§ **Source records**
- Opening Delimiter -

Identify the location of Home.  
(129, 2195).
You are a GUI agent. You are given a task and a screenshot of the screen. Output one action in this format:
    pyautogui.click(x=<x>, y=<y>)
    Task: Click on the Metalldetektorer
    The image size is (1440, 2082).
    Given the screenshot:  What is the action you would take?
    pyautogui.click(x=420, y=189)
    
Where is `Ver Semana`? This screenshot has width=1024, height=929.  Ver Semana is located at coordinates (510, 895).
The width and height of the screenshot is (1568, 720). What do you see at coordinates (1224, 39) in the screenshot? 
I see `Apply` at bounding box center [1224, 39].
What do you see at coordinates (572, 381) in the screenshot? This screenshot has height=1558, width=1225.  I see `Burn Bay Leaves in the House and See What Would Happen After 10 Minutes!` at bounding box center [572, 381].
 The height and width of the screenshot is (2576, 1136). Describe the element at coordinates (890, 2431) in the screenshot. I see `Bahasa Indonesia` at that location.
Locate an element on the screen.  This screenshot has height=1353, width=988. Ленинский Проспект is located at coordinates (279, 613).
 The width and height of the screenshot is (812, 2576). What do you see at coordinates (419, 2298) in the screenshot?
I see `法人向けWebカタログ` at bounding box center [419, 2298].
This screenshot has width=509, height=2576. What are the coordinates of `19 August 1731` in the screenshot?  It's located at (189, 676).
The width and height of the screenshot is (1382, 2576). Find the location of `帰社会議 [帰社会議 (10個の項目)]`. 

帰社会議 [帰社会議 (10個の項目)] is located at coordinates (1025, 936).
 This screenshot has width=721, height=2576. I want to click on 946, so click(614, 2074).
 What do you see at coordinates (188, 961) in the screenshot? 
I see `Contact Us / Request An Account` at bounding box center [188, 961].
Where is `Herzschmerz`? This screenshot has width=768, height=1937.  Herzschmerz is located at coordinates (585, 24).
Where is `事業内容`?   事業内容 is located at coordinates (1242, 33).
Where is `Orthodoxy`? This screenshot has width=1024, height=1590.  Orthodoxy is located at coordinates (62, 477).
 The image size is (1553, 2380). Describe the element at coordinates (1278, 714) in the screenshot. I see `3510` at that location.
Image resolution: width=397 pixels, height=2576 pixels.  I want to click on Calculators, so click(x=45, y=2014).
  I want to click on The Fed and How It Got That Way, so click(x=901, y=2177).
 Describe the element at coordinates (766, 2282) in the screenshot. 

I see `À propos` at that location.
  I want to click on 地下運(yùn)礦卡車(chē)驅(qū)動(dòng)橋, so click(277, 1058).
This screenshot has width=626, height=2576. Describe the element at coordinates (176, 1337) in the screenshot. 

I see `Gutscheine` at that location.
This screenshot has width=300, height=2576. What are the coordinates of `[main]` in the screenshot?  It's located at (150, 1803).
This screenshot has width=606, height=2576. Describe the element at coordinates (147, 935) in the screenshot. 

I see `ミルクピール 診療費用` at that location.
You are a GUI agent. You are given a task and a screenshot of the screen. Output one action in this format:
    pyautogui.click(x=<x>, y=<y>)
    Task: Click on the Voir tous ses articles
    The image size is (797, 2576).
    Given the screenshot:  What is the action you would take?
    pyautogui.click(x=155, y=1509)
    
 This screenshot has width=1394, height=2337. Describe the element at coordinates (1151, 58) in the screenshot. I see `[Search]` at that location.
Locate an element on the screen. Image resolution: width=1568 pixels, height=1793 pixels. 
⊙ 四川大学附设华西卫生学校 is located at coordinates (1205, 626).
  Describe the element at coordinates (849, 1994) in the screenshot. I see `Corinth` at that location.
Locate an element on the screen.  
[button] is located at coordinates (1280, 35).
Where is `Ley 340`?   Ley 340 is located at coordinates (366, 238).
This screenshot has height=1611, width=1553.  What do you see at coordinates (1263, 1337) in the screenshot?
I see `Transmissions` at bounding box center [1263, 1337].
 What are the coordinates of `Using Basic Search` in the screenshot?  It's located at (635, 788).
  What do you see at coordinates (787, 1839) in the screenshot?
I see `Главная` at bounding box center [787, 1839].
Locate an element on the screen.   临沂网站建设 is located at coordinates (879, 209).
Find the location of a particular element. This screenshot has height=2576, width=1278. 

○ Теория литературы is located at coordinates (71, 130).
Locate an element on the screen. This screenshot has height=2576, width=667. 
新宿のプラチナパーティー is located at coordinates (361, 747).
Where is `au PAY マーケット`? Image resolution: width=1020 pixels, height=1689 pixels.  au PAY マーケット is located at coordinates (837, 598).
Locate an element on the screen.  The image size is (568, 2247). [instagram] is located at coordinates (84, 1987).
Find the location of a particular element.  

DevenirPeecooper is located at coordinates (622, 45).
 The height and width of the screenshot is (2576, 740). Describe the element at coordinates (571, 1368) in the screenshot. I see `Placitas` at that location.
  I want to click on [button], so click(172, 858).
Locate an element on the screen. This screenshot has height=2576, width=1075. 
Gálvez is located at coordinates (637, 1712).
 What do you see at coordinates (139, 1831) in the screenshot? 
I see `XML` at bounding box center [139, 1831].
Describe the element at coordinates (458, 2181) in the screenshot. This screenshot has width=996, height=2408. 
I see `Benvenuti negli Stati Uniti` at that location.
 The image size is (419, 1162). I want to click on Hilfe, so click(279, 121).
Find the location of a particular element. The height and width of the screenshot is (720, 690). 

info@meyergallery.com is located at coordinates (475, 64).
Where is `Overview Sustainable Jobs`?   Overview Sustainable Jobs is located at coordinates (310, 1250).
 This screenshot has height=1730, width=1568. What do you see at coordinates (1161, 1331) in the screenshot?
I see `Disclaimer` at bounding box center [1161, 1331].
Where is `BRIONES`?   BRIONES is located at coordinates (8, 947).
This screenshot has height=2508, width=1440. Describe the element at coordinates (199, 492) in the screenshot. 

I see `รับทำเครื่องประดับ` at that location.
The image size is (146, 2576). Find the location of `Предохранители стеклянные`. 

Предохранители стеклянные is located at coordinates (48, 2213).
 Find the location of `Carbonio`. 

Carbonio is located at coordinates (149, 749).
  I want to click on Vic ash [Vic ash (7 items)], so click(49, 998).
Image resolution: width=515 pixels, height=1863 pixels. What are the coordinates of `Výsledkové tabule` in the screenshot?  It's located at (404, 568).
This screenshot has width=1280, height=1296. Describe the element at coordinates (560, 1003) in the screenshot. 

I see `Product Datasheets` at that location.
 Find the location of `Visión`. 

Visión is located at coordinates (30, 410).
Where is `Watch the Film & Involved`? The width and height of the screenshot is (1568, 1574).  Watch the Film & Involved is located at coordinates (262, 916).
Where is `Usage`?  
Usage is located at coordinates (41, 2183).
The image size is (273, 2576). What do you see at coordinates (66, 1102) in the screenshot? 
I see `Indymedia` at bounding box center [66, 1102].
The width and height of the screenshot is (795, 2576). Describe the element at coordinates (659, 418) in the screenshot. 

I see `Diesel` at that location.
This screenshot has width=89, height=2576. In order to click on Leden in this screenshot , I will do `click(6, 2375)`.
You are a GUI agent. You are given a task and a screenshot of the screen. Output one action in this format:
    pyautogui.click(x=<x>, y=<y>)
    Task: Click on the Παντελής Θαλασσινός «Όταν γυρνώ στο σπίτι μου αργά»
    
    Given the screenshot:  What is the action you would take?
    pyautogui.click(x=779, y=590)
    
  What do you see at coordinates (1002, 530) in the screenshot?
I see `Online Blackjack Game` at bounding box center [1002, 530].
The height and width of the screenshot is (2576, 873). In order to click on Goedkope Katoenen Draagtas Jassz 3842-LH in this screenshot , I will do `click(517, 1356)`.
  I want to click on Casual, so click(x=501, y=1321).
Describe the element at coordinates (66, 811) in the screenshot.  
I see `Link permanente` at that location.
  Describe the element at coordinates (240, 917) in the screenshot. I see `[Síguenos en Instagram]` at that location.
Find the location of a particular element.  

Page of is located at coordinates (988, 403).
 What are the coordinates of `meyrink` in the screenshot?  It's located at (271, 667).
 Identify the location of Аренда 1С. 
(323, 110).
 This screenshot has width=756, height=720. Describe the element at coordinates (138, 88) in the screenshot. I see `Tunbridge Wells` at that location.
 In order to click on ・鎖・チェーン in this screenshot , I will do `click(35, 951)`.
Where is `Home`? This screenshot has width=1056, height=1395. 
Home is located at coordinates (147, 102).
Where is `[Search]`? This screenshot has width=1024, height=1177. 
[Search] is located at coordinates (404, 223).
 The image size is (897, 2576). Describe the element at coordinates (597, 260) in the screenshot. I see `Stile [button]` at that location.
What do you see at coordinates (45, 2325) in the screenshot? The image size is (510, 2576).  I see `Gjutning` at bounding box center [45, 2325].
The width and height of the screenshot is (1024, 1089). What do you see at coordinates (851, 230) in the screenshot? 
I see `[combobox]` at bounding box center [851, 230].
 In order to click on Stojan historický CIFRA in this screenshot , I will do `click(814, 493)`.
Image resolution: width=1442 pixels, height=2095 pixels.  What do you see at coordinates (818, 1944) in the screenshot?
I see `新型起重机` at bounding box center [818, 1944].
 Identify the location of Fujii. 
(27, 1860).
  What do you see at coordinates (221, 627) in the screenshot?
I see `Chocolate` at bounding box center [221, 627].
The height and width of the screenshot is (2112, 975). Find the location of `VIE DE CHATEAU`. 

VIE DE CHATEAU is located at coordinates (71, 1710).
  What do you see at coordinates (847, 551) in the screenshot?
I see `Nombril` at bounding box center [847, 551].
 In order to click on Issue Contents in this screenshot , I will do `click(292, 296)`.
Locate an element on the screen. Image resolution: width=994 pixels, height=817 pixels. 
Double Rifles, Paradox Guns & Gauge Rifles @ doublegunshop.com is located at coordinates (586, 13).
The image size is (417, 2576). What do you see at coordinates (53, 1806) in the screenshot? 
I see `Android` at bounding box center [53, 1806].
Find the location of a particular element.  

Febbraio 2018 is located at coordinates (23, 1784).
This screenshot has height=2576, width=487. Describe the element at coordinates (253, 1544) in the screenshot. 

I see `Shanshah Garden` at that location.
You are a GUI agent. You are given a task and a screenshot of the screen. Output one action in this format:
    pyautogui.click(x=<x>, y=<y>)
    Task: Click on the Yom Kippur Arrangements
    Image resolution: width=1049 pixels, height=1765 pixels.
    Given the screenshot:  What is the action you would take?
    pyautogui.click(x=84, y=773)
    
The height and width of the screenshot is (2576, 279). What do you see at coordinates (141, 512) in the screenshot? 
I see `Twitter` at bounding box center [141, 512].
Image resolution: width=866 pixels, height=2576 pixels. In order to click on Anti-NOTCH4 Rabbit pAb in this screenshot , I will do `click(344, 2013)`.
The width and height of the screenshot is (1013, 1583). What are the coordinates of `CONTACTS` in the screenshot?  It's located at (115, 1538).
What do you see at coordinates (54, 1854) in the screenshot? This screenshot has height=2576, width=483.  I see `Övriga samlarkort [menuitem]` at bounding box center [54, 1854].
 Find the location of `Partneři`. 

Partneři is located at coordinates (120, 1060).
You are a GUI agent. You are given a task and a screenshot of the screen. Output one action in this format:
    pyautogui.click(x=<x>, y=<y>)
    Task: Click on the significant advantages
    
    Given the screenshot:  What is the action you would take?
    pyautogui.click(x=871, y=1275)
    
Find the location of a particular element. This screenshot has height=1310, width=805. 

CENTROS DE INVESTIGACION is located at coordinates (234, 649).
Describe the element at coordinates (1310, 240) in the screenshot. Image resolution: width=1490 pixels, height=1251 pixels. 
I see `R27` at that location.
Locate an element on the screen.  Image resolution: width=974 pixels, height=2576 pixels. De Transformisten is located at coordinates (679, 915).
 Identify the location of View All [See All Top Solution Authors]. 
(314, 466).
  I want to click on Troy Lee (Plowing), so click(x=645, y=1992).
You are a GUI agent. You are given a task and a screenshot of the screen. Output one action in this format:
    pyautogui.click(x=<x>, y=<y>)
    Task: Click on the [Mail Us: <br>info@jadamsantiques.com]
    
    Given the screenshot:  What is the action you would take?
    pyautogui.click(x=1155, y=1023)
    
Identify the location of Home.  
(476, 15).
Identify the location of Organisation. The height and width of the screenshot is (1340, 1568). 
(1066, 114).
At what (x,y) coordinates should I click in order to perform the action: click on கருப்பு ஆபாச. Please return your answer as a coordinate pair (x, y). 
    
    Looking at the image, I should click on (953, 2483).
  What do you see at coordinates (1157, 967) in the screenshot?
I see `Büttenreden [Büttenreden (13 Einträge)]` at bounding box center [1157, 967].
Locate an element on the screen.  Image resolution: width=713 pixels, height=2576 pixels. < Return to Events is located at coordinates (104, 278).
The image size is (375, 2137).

- Closing Delimiter -

§ **Required work**
From the line containing "Identify the location of Organisation." down to the last line of the material, each line is to be retyped exactly; no other lines belong in the answer.

§ **Written solution**
Identify the location of Organisation. The height and width of the screenshot is (1340, 1568). 
(1066, 114).
At what (x,y) coordinates should I click in order to perform the action: click on கருப்பு ஆபாச. Please return your answer as a coordinate pair (x, y). 
    
    Looking at the image, I should click on (953, 2483).
  What do you see at coordinates (1157, 967) in the screenshot?
I see `Büttenreden [Büttenreden (13 Einträge)]` at bounding box center [1157, 967].
Locate an element on the screen.  Image resolution: width=713 pixels, height=2576 pixels. < Return to Events is located at coordinates (104, 278).
The image size is (375, 2137).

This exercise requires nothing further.